Two days ago, my husband, Bio, and I celebrated our 2nd wedding anniversary. That’s equivalent to about 12 ‘single years.’ Seriously, marriage is like taking a crash course on everything I thought I knew. I’ve learned so much I often feel like I can start my own counseling practice. Bio thinks otherwise. He says “we haven’t earned our stripes yet.” I say “C’mon, we have at least one or two war stories we can share!” Only a few days have to pass before a minor communication blunder convinces me – I know nothing! So the following is NOT marital advice – rather 2 life lessons I’ve learned after being a wife for a whole 2 years. These lessons apply to singles, married couples, divorcees and even those with the relationship status, ‘it’s complicated.’
1. God Wants To Change Me (and has hired my spouse as an independent contractor)
I just learned this last Saturday. Bio and I attended a marriage seminar and the presenter said “If God wanted you to stay the same, He never would have coupled you two together.” I thought about it and although the concept wasn’t brand new, it hit me like never before. As a single person, I woke up, ate, went to work, went to church, ministered, gigged, went out of town, spent money, saved money, and planned my future all to the beat of my own drum. I was whole. I was complete. But complete doesn’t mean perfect.
Diamonds are a great example. They’re made in nature, so even the most expensive, “flawless” ones have imperfections. As a matter of fact, one of the indications that a diamond is fake is if it appears (under microscope) to be perfect. Like diamonds, we are fearfully and wonderfully made, but have natural, sinful proclivities. God loves us too much to leave us the same. He refines us through various means, such as parental guidance, friendships, and if in His will, marriage.
One of the biggest changes I’ve made since being married is in my speech. Let’s say I had a disagreement with someone, but didn’t have the time or energy to discuss it further, before being married, I’d say “I can’t. Let’s just talk about it later.” Now, faced with the same situation, I’d say, “I really can’t decipher how I feel right now. Can we talk about this tomorrow? How’s 4:00?” See, my husband has helped me see the futility of vague communication. He has encouraged me to speak with as much clarity and intention as possible. I can’t say I get it right all the time, but in 2 years I’ve come a long way. It’s not always easy, but it’s always necessary to see my spouse, friend, or parent, not as a bother, but as an agent of change that helps me become more like Christ.

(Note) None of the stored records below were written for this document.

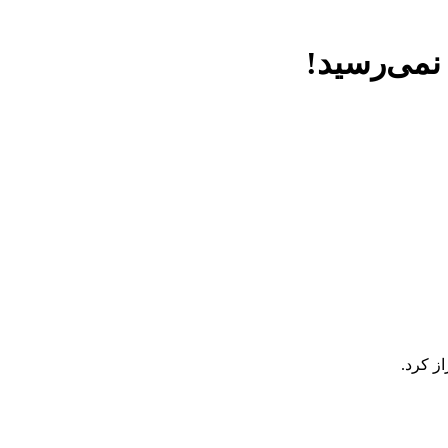
 نمی‌رسید!
از کرد.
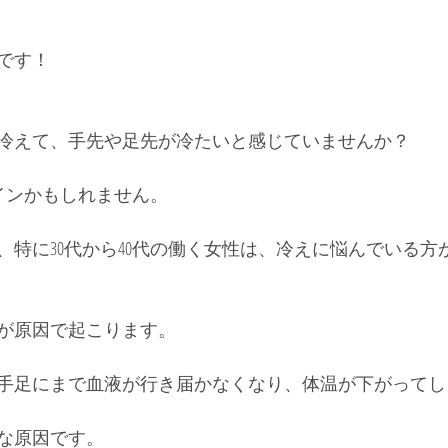
です！ 
冷えて、手先や足先が冷たいと感じていませんか？ 
サインかもしれません。
、特に30代から40代の働く女性は、冷えに悩んでいる方
が原因で起こります。
手足にまで血液が行き届かなくなり、体温が下がってし
な原因です。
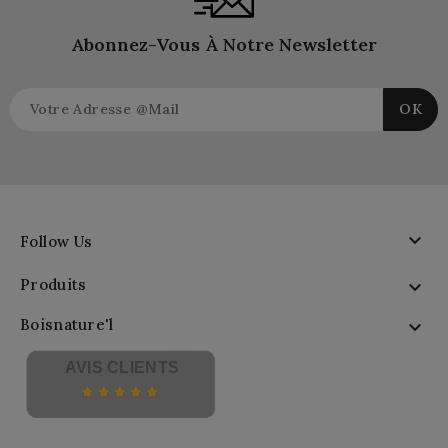
Abonnez-Vous À Notre Newsletter

Follow Us
Produits

Boisnature'l

AVIS CLIENTS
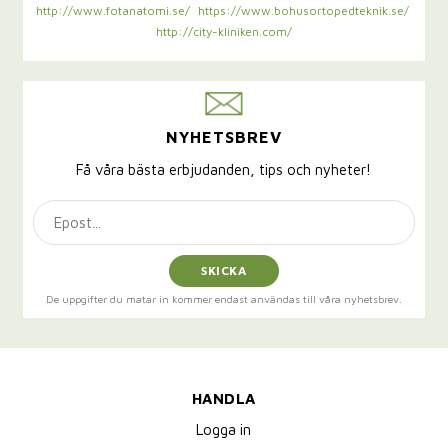
http://www.fotanatomi.se/
https://www.bohusortopedteknik.se/
http://city-kliniken.com/
NYHETSBREV
Få våra bästa erbjudanden, tips och nyheter!
SKICKA
De uppgifter du matar in kommer endast användas till våra nyhetsbrev.
HANDLA
Logga in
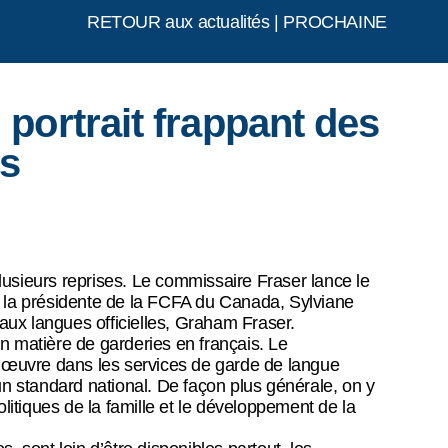
RETOUR aux actualités
|
PROCHAINE
 portrait frappant des
és
lusieurs reprises. Le commissaire Fraser lance le
é la présidente de la FCFA du Canada, Sylviane
 aux langues officielles, Graham Fraser.
n matière de garderies en français. Le
-d’œuvre dans les services de garde de langue
d’un standard national. De façon plus générale, on y
itiques de la famille et le développement de la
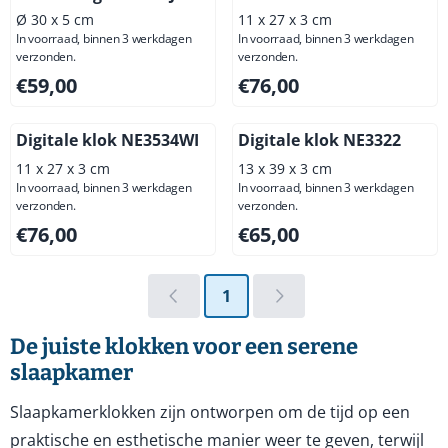
Ø 30 x 5 cm
11 x 27 x 3 cm
In voorraad, binnen 3 werkdagen
In voorraad, binnen 3 werkdagen
verzonden.
verzonden.
Prijs: 59,00, exclusief btw: 48,76
Prijs: 76,00, exclusief btw: 6
€59,00
€76,00
Digitale klok NE3534WI
Digitale klok NE3322
11 x 27 x 3 cm
13 x 39 x 3 cm
In voorraad, binnen 3 werkdagen
In voorraad, binnen 3 werkdagen
verzonden.
verzonden.
Prijs: 76,00, exclusief btw: 62,81
Prijs: 65,00, exclusief btw: 5
€76,00
€65,00
1
De juiste klokken voor een serene
slaapkamer
Slaapkamerklokken zijn ontworpen om de tijd op een
praktische en esthetische manier weer te geven, terwijl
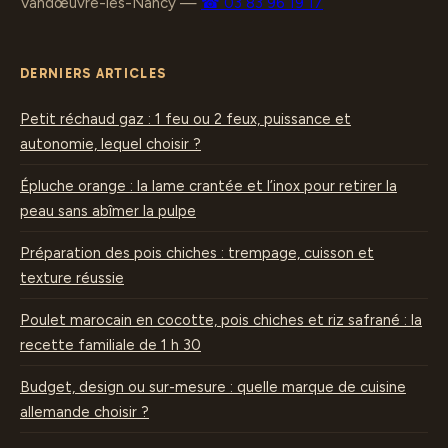
Vandœuvre-lès-Nancy
—
☎ 03 83 96 19 17
DERNIERS ARTICLES
Petit réchaud gaz : 1 feu ou 2 feux, puissance et
autonomie, lequel choisir ?
Épluche orange : la lame crantée et l’inox pour retirer la
peau sans abîmer la pulpe
Préparation des pois chiches : trempage, cuisson et
texture réussie
Poulet marocain en cocotte, pois chiches et riz safrané : la
recette familiale de 1 h 30
Budget, design ou sur-mesure : quelle marque de cuisine
allemande choisir ?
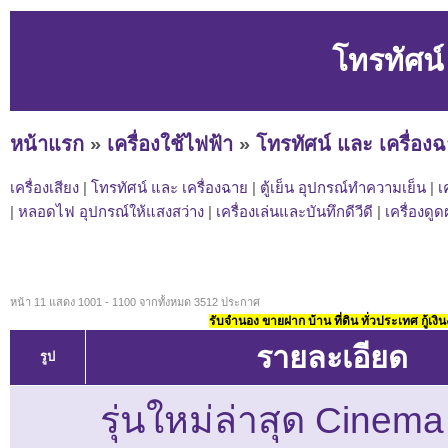
โทรทัศน์
หน้าแรก
»
เครื่องใช้ไฟฟ้า
»
โทรทัศน์ และ เครื่อง
เครื่องเสียง
|
โทรทัศน์ และ เครื่องฉาย
|
ตู้เย็น อุปกรณ์ทำความเย็น
|
เ
|
หลอดไฟ อุปกรณ์ให้แสงสว่าง
|
เครื่องเล่นและบันทึกดีวีดี
|
เครื่องดู
หน้า 11 แสดง 1001 - 1100 จากทั้งหมด 3512 ประกาศ
รับจำนอง ขายฝาก บ้าน ที่ดิน ทั่วประเทศ กู้เงิน
รายละเอียด
รูป
รุ่นใหม่ล่าสุด Cinema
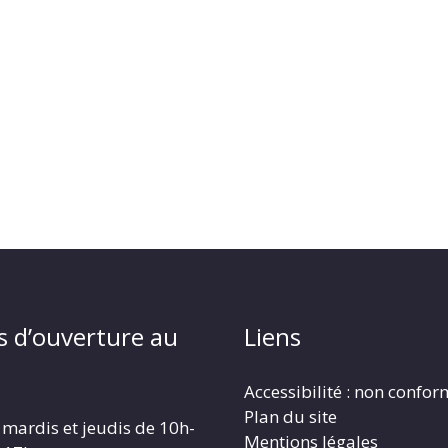
s d’ouverture au
Liens
Accessibilité : non confo
Plan du site
 mardis et jeudis de 10h-
Mentions légales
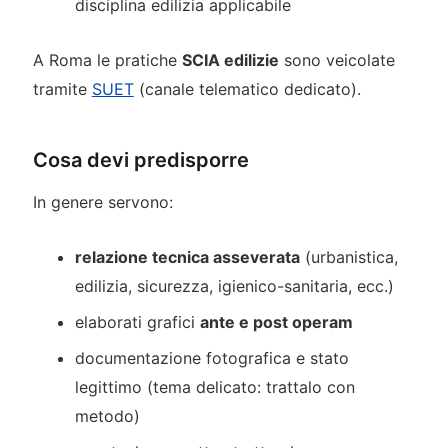
disciplina edilizia applicabile
A Roma le pratiche
SCIA edilizie
sono veicolate
tramite
SUET
(canale telematico dedicato).
Cosa devi predisporre
In genere servono:
relazione tecnica asseverata
(urbanistica,
edilizia, sicurezza, igienico-sanitaria, ecc.)
elaborati grafici
ante e post operam
documentazione fotografica e stato
legittimo (tema delicato: trattalo con
metodo)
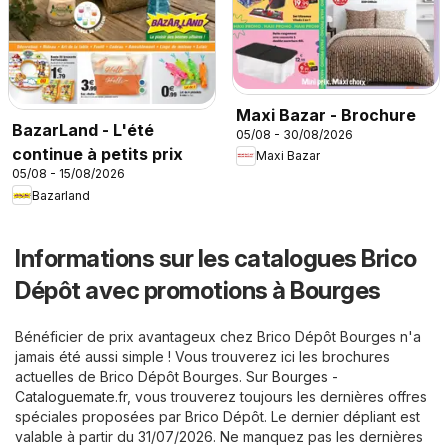
Maxi Bazar - Brochure
BazarLand - L'été
05/08 - 30/08/2026
continue à petits prix
Maxi Bazar
05/08 - 15/08/2026
Bazarland
Informations sur les catalogues Brico
Dépôt avec promotions à Bourges
Bénéficier de prix avantageux chez Brico Dépôt Bourges n'a
jamais été aussi simple ! Vous trouverez ici les brochures
actuelles de Brico Dépôt Bourges. Sur
Bourges -
Cataloguemate.fr
, vous trouverez toujours les dernières offres
spéciales proposées par Brico Dépôt. Le dernier dépliant est
valable à partir du 31/07/2026. Ne manquez pas les dernières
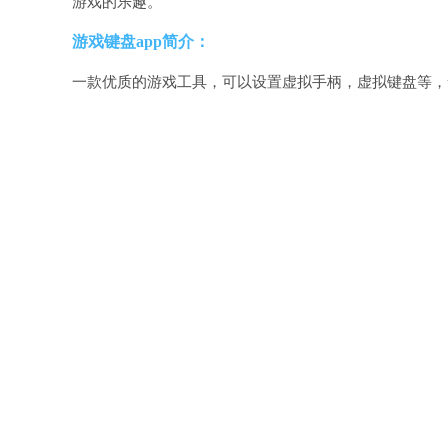
游戏的乐趣。
游戏键盘app简介：
一款优质的游戏工具，可以设置虚拟手柄，虚拟键盘等，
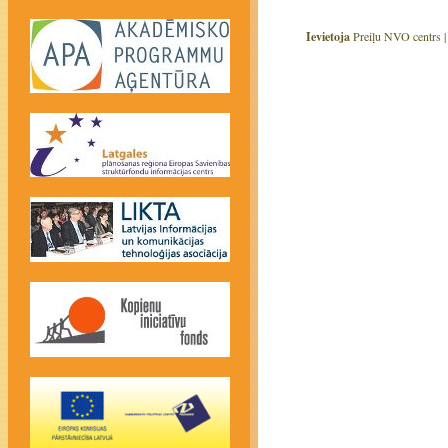
Ievietoja
Preiļu NVO centrs 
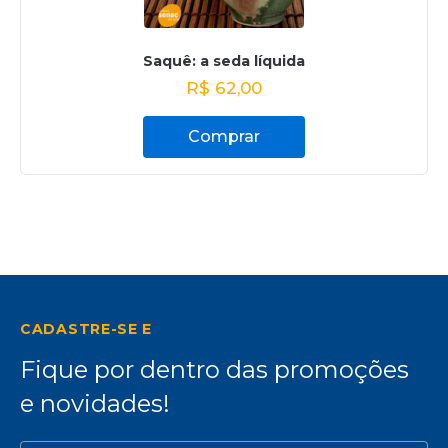
Saquê: a seda líquida
R$
62,00
Comprar
CADASTRE-SE E
Fique por dentro das promoções
e novidades!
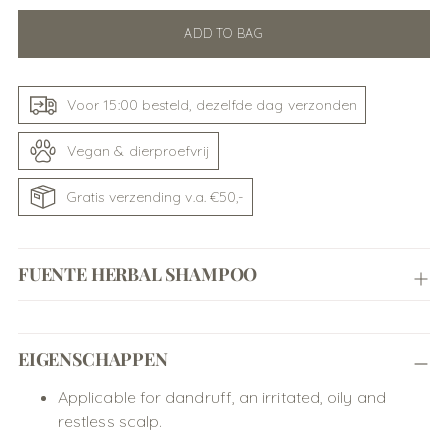
ADD TO BAG
Voor 15:00 besteld, dezelfde dag verzonden
Vegan & dierproefvrij
Gratis verzending v.a. €50,-
FUENTE HERBAL SHAMPOO
Adding
EIGENSCHAPPEN
product
to
Applicable for dandruff, an irritated, oily and
your
restless scalp.
cart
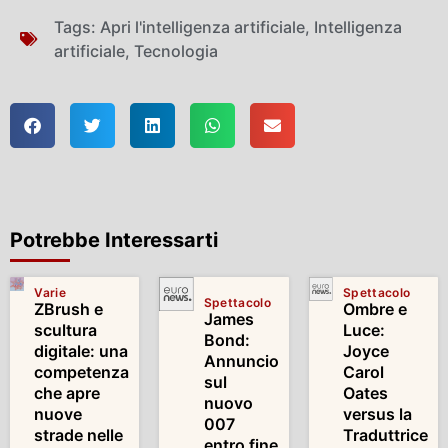
Tags:
Apri l'intelligenza artificiale
,
Intelligenza
artificiale
,
Tecnologia
Potrebbe Interessarti
Varie
Spettacolo
Spettacolo
ZBrush e
Ombre e
James
scultura
Luce:
Bond:
digitale: una
Joyce
Annuncio
competenza
Carol
sul
che apre
Oates
nuovo
nuove
versus la
007
strade nelle
Traduttrice
entro fine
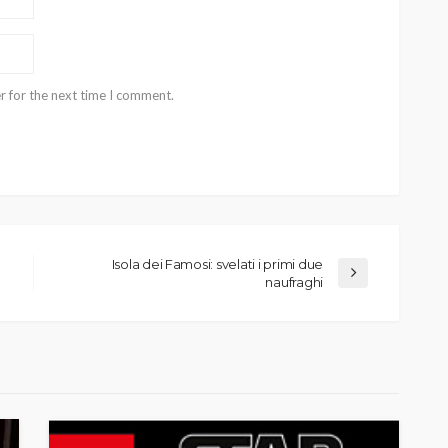
r for the next time I comment.
Isola dei Famosi: svelati i primi due
naufraghi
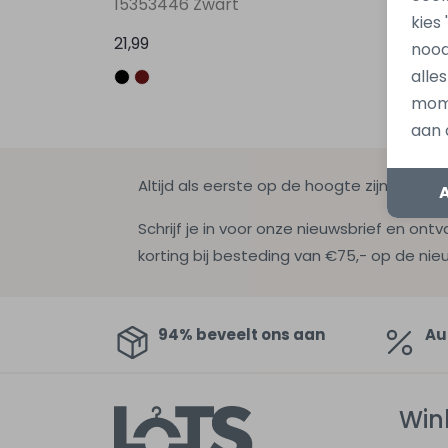
15353446 Zwart
15353
kies
21,99
21,99
nood
alle
mome
aan 
Altijd als eerste op de hoogte zijn?
Schrijf je in voor onze nieuwsbrief en ontv
korting bij besteding van €75,- op de nie
94% beveelt ons aan
Au
Win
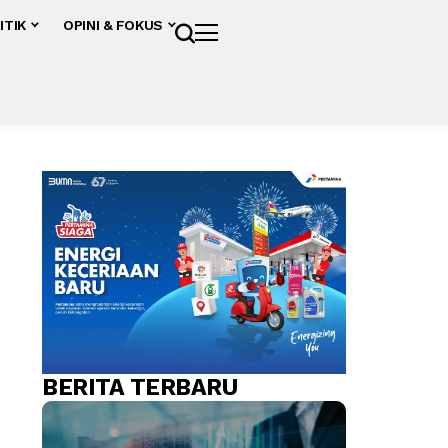
ITIK
OPINI & FOKUS
BERITA TERBARU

2. God Does Not Want Me To Change Others (especially my spouse)
I know, I know, this almost sounds like a contradiction to number one, but it’s not. The first lesson is about me. The second lesson is about everyone else. And these two realities explain the tension every married couple has to wrestle with. When I decided to get married, whether I knew it or not, I decided to serve my spouse. I decided to choose him over me. The irony, however, is in serving him, my influence is exponentially greater than if I were to take on the impossible challenge of changing him.
As funny as this may sound, one of the hardest things to accept about my husband is that he doesn’t particularly like sweets/desserts. Although he’s told me this since our first date, in my mind, it’s unfathomable. How? Why? Huh? Not until recently, I kept telling myself he just hasn’t had the right ice cream sundae or the right person’s grandma’s banana pudding. He just hasn’t had a bad enough day that can only be assuaged by decadent chocolate. But after 2 years, that ice cream has never been churned. That grandma has never existed. And that day has never come. I realize now, He just doesn’t do delicious! (lol) So now I eat to my heart’s content. I don’t offer. I don’t feel sorry for him. I let him be. There are other examples I could write about, like my husband being a morning person while I don’t even get tired until the morning hours. Or my husband loving the food network while…well I have to admit that has grown on me a bit. The point is, he is who he is, and if he never changes I have to not only be ok with it, but I have to embrace it. Just as I am fearfully and wonderfully made, so is He. God does the changing, not me.
In conclusion, marriage is beautiful. It, more than anything else, has taught me the joy of life is truly the journey, not the destination. Lucky for me, I get to go on this journey with the wisest, humblest, tallest, darkest, handsomest man in the world! 2 years down…forever to go.